== How to complete this task ==
Return a copy of every line in the records that includes the word "NEWSLETTER".

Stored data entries
--- START ---
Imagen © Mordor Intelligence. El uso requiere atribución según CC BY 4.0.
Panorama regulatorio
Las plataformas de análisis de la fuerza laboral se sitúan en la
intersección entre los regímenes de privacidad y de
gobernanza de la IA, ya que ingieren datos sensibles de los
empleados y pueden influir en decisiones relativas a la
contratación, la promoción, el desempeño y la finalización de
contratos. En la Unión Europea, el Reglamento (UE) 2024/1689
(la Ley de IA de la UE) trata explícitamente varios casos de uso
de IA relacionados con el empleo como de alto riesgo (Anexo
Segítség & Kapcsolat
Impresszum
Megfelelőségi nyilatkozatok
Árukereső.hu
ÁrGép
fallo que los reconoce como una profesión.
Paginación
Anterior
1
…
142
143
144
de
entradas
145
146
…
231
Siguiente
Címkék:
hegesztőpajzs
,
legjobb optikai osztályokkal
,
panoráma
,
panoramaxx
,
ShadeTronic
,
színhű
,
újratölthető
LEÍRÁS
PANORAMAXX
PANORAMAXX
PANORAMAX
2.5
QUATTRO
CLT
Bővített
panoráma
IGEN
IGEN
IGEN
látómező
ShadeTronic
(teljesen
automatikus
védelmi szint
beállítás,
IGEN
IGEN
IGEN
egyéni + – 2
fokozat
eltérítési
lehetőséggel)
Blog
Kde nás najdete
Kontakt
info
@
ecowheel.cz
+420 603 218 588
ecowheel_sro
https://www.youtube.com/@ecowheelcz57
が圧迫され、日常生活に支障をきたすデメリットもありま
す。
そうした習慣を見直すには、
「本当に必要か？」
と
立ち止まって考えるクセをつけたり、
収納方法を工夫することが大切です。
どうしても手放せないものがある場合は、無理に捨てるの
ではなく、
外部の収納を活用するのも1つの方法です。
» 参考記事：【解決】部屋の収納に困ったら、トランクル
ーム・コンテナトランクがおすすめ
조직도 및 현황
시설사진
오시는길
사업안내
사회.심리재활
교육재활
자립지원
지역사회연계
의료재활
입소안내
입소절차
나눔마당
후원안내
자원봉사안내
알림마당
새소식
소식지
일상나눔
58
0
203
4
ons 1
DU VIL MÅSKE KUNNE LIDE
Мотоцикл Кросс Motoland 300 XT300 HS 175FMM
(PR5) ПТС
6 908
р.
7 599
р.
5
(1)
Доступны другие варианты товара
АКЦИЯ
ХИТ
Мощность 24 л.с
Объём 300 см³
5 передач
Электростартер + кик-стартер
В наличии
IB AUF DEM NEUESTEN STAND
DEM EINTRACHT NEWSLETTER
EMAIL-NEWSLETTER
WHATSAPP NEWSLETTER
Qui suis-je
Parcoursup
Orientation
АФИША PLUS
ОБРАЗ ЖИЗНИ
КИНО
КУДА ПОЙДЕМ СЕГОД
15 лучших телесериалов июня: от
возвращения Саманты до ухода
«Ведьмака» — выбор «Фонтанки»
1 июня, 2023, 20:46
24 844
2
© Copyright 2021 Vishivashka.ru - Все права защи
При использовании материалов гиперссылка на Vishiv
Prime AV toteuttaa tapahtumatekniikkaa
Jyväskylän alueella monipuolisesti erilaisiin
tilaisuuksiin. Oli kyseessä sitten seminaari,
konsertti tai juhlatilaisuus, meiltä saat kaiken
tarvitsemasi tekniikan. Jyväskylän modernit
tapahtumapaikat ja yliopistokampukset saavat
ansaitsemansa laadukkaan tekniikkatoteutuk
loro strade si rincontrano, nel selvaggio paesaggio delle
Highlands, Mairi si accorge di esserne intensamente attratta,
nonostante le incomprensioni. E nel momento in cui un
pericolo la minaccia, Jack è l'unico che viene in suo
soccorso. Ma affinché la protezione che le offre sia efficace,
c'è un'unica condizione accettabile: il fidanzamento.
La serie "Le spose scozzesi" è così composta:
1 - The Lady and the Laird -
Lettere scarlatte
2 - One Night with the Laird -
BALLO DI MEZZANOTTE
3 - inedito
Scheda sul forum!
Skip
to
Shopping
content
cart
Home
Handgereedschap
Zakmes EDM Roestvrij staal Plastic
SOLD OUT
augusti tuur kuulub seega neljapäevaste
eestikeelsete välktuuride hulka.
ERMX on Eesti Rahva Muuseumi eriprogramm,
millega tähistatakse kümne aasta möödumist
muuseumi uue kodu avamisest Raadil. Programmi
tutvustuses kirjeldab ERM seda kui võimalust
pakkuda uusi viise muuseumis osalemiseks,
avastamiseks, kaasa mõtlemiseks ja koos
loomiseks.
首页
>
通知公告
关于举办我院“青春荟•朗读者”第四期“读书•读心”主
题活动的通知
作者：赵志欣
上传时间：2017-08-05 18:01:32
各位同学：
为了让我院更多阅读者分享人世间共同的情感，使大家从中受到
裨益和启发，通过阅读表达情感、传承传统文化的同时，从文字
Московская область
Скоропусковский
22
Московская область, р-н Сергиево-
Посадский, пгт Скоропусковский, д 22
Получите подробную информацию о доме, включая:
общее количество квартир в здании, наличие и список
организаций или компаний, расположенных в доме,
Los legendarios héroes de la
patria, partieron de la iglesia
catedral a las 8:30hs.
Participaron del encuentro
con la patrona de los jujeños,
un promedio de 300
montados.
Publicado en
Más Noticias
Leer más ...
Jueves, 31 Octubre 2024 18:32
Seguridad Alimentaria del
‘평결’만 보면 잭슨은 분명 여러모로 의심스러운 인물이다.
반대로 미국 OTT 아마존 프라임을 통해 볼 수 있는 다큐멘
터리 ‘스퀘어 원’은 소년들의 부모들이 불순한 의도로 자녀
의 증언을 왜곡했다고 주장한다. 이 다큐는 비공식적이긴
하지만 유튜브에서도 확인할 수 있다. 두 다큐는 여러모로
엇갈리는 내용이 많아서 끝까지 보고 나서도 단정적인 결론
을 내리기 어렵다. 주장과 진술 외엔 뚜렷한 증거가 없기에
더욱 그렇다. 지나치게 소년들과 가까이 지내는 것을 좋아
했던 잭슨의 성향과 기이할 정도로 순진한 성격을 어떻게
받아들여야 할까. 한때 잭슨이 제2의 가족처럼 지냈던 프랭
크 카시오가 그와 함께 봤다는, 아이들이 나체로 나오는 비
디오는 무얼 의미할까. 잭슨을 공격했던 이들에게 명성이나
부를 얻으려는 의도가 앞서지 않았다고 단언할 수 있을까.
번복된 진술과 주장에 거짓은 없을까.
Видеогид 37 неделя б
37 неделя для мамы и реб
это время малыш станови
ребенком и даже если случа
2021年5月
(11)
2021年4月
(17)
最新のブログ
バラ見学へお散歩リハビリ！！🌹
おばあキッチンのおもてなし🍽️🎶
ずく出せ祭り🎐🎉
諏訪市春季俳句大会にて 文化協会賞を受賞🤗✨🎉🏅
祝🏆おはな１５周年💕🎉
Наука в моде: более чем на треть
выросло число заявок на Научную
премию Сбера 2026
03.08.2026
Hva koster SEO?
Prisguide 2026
--- END ---
== Solution to this task ==
DEM EINTRACHT NEWSLETTER
EMAIL-NEWSLETTER
WHATSAPP NEWSLETTER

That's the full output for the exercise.